Laurent Tailhade (1854 – 1919) : Menuet d’Automne
Menuet d’Automne
Les asters et les véroniques, - de leurs corolles sans parfums, -
laissent tomber sur les parterres – où d’autres fleurs ne s’ouvrent
plus – la tristesse mystique et lente des adieux.
Mauve tendre et vert alangui – leurs teintes vagues s’harmonisent
- aux ciels lavés du prime automne, - à la souriante langueur – des
beaux jours près de s’envoler.
Bouquets de souvenir et non bouquets de deuil, - l’or violent des
chrysanthèmes, - le sang pourpré des dahlias, - n’altèrent point leur
éclat doux.
En mineur, d’une voix éteinte – et sur un mode atténué, - les asters
et les véroniques, - au vent fraîchi qui les caresse, - marmonnent des
refrains d’adieux.
C’est la saison prestigieuse – où les arbres portent des feuilles – de
topazes et de rubis, - où la grive crie à travers – les pampres fauves adornés
- de rutilante orfèvrerie.
En ses corbeilles débordantes, - Octobre entasse à pleines mains – les
présents des chasseurs et ceux des vignerons.

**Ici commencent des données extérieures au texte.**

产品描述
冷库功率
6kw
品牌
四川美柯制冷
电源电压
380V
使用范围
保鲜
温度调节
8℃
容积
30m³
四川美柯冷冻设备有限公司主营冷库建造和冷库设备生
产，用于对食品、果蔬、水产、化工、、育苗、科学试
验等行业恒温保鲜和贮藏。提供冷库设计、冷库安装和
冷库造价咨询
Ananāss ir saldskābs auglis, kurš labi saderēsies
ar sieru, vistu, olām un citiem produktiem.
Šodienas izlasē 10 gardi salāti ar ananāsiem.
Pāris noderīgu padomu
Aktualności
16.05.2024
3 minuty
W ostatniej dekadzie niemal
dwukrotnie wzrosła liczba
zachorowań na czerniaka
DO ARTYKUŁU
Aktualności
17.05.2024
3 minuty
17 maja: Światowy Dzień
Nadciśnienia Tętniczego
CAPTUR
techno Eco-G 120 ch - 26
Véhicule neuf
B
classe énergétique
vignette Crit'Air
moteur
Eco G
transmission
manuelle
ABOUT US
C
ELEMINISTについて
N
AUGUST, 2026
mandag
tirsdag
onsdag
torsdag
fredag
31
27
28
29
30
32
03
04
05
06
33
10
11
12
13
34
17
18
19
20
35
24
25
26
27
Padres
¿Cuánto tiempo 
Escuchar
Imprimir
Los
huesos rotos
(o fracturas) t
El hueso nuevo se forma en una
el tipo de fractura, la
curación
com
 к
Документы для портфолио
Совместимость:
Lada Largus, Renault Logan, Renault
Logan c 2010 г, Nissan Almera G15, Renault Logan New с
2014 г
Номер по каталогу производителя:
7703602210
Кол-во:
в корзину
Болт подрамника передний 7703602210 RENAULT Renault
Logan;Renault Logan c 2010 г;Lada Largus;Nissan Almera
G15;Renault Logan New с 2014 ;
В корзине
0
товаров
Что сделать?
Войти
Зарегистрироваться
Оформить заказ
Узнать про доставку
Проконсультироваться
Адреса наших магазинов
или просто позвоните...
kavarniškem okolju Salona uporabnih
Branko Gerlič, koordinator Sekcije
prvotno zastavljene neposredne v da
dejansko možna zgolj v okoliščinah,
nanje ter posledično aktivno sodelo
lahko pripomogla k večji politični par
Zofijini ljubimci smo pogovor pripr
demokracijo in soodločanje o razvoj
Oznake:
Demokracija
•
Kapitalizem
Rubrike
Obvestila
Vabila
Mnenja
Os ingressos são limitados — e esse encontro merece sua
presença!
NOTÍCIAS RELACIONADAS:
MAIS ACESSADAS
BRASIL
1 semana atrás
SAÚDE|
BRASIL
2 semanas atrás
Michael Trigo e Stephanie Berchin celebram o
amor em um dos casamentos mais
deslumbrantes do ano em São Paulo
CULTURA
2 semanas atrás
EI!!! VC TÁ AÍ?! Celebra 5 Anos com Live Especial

Sous les courtines jaunes pâles – de leurs ultimes floraisons, - en un
dernier baiser, les roses – solemnisent leurs noces d’or.
La terre se pâme, enivrée – et célèbre une fête encore – avant d’entrer
dans le silence – et la paix noire de l’hiver.
Demain, les martinets frileux – avec les feuilles arrachées – s’envoleront
à tire d’aile ; - demain, les bises hiémales – sangloteront parmi les bois…
Mauve tendre et vert alangui, - sur les plates-bandes fanées, - les asters
et les véroniques – chantent, mezzo voce, la chanson des adieux.